Thursday, September 24, 2015

Aww! 5 years Old Gave the Pope a Letter to Save her Parents from Deportation During Parade.


Pope Francis arrived USA on Tuesday in a low key, after his four days visit to the Island of Cuba. He is determined to press the world’s last superpower to do more to care for the planet and its most marginalized inhabitants. And a 5 years old , Sophie Cruz helped in channeling that determination, when she broke through security to give the Pope a hug and a letter to protect her parents from being deported.

Five-year-old Sophie Cruz, the daughter of two undocumented immigrants, reached the pope on her second attempt Wednesday after he motioned for her to approach his popemobile.

Sophie, of Los Angeles, wanted to meet with Pope Francis after becoming scared that her parents could be deported. Unlike her parents, she and her sister are American citizens.
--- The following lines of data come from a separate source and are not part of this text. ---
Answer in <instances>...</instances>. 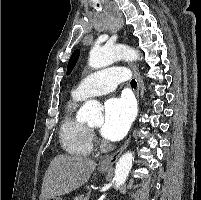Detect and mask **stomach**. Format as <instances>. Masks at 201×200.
<instances>
[{
    "label": "stomach",
    "instance_id": "0dacf381",
    "mask_svg": "<svg viewBox=\"0 0 201 200\" xmlns=\"http://www.w3.org/2000/svg\"><path fill=\"white\" fill-rule=\"evenodd\" d=\"M101 171L104 173V172H107L108 169H101ZM48 200H63V199L60 198V197H53V198H50V199H48Z\"/></svg>",
    "mask_w": 201,
    "mask_h": 200
}]
</instances>
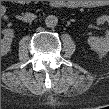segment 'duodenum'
<instances>
[{
  "instance_id": "1",
  "label": "duodenum",
  "mask_w": 109,
  "mask_h": 109,
  "mask_svg": "<svg viewBox=\"0 0 109 109\" xmlns=\"http://www.w3.org/2000/svg\"><path fill=\"white\" fill-rule=\"evenodd\" d=\"M55 6L56 7H65V6H67V3L66 2H56ZM72 6H75V5H72Z\"/></svg>"
}]
</instances>
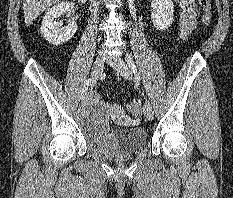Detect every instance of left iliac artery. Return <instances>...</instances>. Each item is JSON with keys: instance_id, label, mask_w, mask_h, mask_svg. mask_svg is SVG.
Here are the masks:
<instances>
[{"instance_id": "obj_1", "label": "left iliac artery", "mask_w": 233, "mask_h": 198, "mask_svg": "<svg viewBox=\"0 0 233 198\" xmlns=\"http://www.w3.org/2000/svg\"><path fill=\"white\" fill-rule=\"evenodd\" d=\"M126 61H127L128 65H129V67L131 68V70L133 71V73L135 75H137L138 74L137 67L135 65V62H134L133 57H132L131 54L127 53Z\"/></svg>"}]
</instances>
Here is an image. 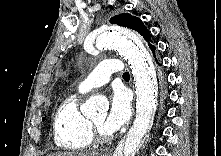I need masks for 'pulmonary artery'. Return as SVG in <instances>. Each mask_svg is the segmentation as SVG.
I'll list each match as a JSON object with an SVG mask.
<instances>
[{"label":"pulmonary artery","instance_id":"obj_1","mask_svg":"<svg viewBox=\"0 0 221 156\" xmlns=\"http://www.w3.org/2000/svg\"><path fill=\"white\" fill-rule=\"evenodd\" d=\"M123 69V64L118 59H105L80 82L78 87L79 91L81 93H88L106 84L110 80L112 74L121 73Z\"/></svg>","mask_w":221,"mask_h":156}]
</instances>
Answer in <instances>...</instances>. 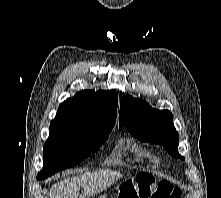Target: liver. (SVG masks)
I'll list each match as a JSON object with an SVG mask.
<instances>
[{
	"label": "liver",
	"mask_w": 221,
	"mask_h": 198,
	"mask_svg": "<svg viewBox=\"0 0 221 198\" xmlns=\"http://www.w3.org/2000/svg\"><path fill=\"white\" fill-rule=\"evenodd\" d=\"M121 177V173L112 170H98L68 177L51 186L50 198H78L81 187L84 193L80 198H89L101 193Z\"/></svg>",
	"instance_id": "obj_1"
}]
</instances>
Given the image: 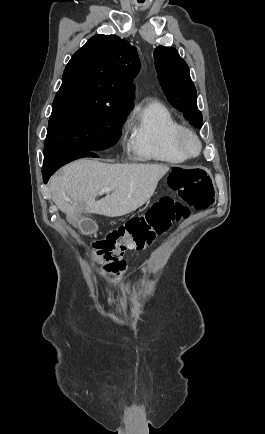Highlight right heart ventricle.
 Here are the masks:
<instances>
[{"label": "right heart ventricle", "mask_w": 265, "mask_h": 434, "mask_svg": "<svg viewBox=\"0 0 265 434\" xmlns=\"http://www.w3.org/2000/svg\"><path fill=\"white\" fill-rule=\"evenodd\" d=\"M129 124L131 135L128 138V148L138 159L168 165L186 162L176 147V137L183 126L163 102L150 100L136 107Z\"/></svg>", "instance_id": "e07e8e85"}]
</instances>
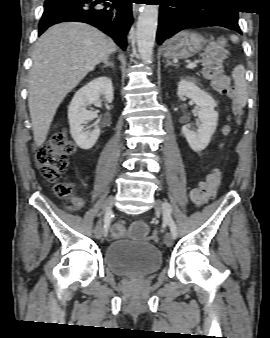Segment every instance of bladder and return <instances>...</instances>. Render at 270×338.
<instances>
[{
    "mask_svg": "<svg viewBox=\"0 0 270 338\" xmlns=\"http://www.w3.org/2000/svg\"><path fill=\"white\" fill-rule=\"evenodd\" d=\"M161 251L145 242H110L105 248V265L113 274L125 278L147 277L162 265Z\"/></svg>",
    "mask_w": 270,
    "mask_h": 338,
    "instance_id": "obj_1",
    "label": "bladder"
}]
</instances>
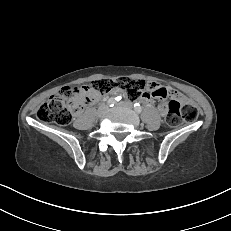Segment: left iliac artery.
Masks as SVG:
<instances>
[{
  "label": "left iliac artery",
  "instance_id": "44dca946",
  "mask_svg": "<svg viewBox=\"0 0 231 231\" xmlns=\"http://www.w3.org/2000/svg\"><path fill=\"white\" fill-rule=\"evenodd\" d=\"M134 109H135V111H136L137 113H141V111H142V107L140 106L139 103H135V104H134Z\"/></svg>",
  "mask_w": 231,
  "mask_h": 231
}]
</instances>
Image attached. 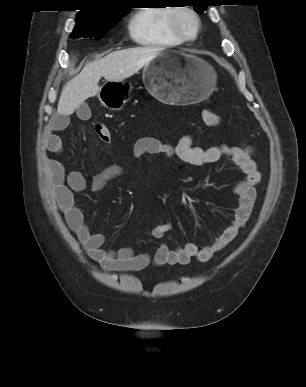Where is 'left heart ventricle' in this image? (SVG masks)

“She lives it every day,” her father, Raul Cruz, said in Spanish. “She sees family get separated, and we always tell her the truth when she asks why.”

Security stopped Sophie as she first approached the pope during a parade at the Ellipse outside the White House. On her second attempt, after her father lifted her over the barricade, Francis motioned for her to come over, and security obliged.
 
The pope kissed her cheek and took her envelope, which included a letter about immigration and a photo with words that translate as “My friends and I love each other no matter our skin color.” Sophie said her hope is that he can bring change to U.S. immigration laws.
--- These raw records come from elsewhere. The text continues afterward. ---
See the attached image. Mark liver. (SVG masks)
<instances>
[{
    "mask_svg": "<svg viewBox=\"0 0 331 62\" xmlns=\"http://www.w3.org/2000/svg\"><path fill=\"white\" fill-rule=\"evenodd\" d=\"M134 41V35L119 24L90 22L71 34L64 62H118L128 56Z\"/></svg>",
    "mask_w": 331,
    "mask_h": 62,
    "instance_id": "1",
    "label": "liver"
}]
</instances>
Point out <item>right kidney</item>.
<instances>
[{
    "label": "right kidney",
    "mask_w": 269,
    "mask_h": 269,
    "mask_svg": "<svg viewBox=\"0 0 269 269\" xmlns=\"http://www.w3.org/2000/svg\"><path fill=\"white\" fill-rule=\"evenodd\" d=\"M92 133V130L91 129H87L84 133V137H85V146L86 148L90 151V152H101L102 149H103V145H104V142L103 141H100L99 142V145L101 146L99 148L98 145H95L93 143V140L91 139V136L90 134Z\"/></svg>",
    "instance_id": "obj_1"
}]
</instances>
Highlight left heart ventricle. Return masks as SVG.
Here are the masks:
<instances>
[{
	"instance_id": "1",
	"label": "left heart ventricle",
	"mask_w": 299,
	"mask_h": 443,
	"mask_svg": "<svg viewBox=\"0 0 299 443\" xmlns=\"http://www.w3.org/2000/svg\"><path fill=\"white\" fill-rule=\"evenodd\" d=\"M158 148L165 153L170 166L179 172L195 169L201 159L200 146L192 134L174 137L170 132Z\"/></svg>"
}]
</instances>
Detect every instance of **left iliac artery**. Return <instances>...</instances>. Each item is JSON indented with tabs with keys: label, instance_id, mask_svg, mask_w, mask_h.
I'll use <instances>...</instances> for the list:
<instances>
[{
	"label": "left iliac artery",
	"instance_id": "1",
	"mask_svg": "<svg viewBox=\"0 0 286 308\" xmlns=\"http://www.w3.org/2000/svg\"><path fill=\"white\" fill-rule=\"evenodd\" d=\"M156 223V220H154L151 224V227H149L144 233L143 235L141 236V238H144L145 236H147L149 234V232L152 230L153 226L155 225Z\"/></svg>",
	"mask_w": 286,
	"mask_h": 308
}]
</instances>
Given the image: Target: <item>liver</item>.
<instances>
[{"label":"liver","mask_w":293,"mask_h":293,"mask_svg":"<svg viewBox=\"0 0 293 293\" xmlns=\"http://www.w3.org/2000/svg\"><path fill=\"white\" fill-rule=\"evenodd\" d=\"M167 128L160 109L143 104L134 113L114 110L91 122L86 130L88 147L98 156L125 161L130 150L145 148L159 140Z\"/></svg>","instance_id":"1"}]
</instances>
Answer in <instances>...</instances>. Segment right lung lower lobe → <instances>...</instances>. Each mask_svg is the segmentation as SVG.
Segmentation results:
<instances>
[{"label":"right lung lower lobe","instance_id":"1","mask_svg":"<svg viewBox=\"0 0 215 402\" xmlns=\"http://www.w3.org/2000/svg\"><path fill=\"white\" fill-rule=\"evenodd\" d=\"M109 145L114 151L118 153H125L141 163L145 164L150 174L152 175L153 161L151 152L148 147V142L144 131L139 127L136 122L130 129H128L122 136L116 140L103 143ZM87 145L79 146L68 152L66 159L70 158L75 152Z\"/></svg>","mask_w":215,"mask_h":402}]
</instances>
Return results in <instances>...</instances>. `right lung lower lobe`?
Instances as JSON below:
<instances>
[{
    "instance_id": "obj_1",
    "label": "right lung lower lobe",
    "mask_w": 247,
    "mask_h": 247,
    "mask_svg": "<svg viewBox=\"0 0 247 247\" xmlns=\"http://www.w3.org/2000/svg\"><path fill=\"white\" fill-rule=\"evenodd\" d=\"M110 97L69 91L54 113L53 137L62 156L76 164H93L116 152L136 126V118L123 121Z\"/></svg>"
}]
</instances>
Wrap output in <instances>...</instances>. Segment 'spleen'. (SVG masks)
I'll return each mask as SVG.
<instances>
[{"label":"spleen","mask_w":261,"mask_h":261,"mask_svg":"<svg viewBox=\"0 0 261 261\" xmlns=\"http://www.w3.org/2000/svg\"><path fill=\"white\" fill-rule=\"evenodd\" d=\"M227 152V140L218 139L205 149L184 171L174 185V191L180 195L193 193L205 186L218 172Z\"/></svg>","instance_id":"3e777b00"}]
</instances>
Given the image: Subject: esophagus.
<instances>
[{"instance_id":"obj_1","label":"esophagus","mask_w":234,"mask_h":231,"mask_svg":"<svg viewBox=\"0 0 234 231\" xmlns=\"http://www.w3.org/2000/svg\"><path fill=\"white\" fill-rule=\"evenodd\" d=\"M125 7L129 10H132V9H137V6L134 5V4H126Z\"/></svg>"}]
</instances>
“To speak with the president and Congress, for they can give ‘la reforma migratoria’ for all the immigrants,” she said, adding that she has a second letter to give President Obama someday.
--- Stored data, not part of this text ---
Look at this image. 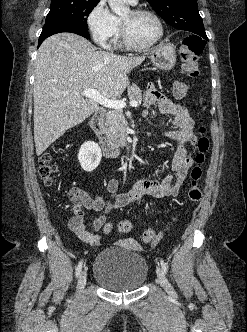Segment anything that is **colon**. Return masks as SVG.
Wrapping results in <instances>:
<instances>
[{
  "instance_id": "obj_1",
  "label": "colon",
  "mask_w": 247,
  "mask_h": 332,
  "mask_svg": "<svg viewBox=\"0 0 247 332\" xmlns=\"http://www.w3.org/2000/svg\"><path fill=\"white\" fill-rule=\"evenodd\" d=\"M205 47V41L197 35H188L183 39L181 46V70L190 77H196L199 73L198 57L201 55ZM191 89V84L186 81H176L173 85V95L177 99H181L187 95ZM202 123V121H200ZM200 137L197 141L198 153L195 157V165L190 173V183L188 189V198L192 202H198L202 197V190L200 181L203 176L202 165L206 159V153L210 147V141L206 136V128L203 124L199 127ZM40 176L43 178L47 186L54 184L57 176V166L54 161V156L50 152H45L41 155L39 161ZM70 196L75 201H79L75 194ZM74 213L76 216L82 214L81 208L78 204L74 206ZM114 225L107 223L104 226V232L109 234L113 231ZM120 233H128L132 229V223L129 220H122L117 225ZM141 239L145 243L155 242L159 239V235L152 228H147L142 233Z\"/></svg>"
}]
</instances>
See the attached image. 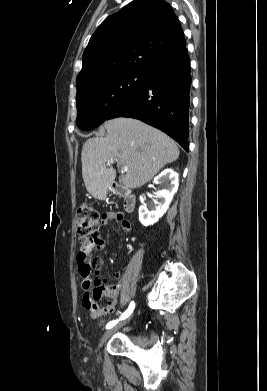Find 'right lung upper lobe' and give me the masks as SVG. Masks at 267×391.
Returning <instances> with one entry per match:
<instances>
[{
	"mask_svg": "<svg viewBox=\"0 0 267 391\" xmlns=\"http://www.w3.org/2000/svg\"><path fill=\"white\" fill-rule=\"evenodd\" d=\"M186 47L179 20L164 0H134L102 22L92 35L77 76V91L99 76L145 72Z\"/></svg>",
	"mask_w": 267,
	"mask_h": 391,
	"instance_id": "obj_1",
	"label": "right lung upper lobe"
}]
</instances>
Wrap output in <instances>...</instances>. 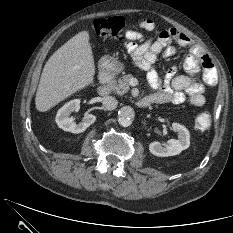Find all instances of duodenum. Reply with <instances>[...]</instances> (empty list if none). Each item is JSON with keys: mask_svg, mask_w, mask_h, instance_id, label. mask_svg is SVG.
<instances>
[{"mask_svg": "<svg viewBox=\"0 0 233 233\" xmlns=\"http://www.w3.org/2000/svg\"><path fill=\"white\" fill-rule=\"evenodd\" d=\"M114 76V67L109 61L102 63L99 72L100 84L97 87V92L101 96H105L110 91V84ZM151 104L149 97H143L136 101V105L145 108Z\"/></svg>", "mask_w": 233, "mask_h": 233, "instance_id": "duodenum-1", "label": "duodenum"}]
</instances>
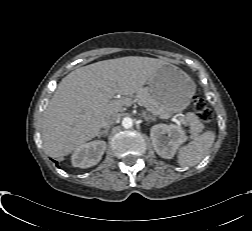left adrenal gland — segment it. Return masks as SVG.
Listing matches in <instances>:
<instances>
[{
    "mask_svg": "<svg viewBox=\"0 0 252 231\" xmlns=\"http://www.w3.org/2000/svg\"><path fill=\"white\" fill-rule=\"evenodd\" d=\"M145 119H146V120H148V119H153V117H152V116H149V117H146Z\"/></svg>",
    "mask_w": 252,
    "mask_h": 231,
    "instance_id": "obj_1",
    "label": "left adrenal gland"
}]
</instances>
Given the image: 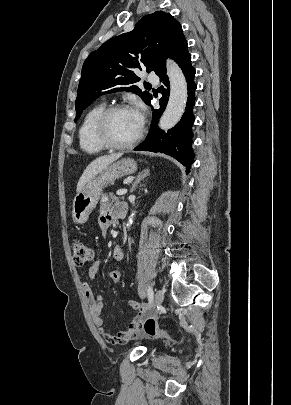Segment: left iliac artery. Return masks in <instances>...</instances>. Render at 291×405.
<instances>
[{"label":"left iliac artery","instance_id":"left-iliac-artery-1","mask_svg":"<svg viewBox=\"0 0 291 405\" xmlns=\"http://www.w3.org/2000/svg\"><path fill=\"white\" fill-rule=\"evenodd\" d=\"M153 295H154L153 289H152V287H149L148 288V300H149L150 305L153 302Z\"/></svg>","mask_w":291,"mask_h":405}]
</instances>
Getting Sophie to the pope didn’t come without a bit of planning.

Alicia Flores, executive director of La Hermandad in Los Angeles, said the group chose Sophie to approach the pope after a similar plan worked in Rome involving another young girl. Raul Cruz, who came to the
United States 10 years ago, then agreed to let his daughter partake in the plan so the pope could hear their message.

“The fathers and mothers of U.S.-born children live in complete uncertainty,” he said. “I believe Pope Francis was sent by God.”

Sophie says she rarely sees her father, because he works many days from 4:30 p.m. to 3 a.m. in a Los Angeles factory. She hopes one day she won’t live in fear that her father could be forced out of the country they call home.

How did she work up the courage to reach the pope? “God made me like that,” she said.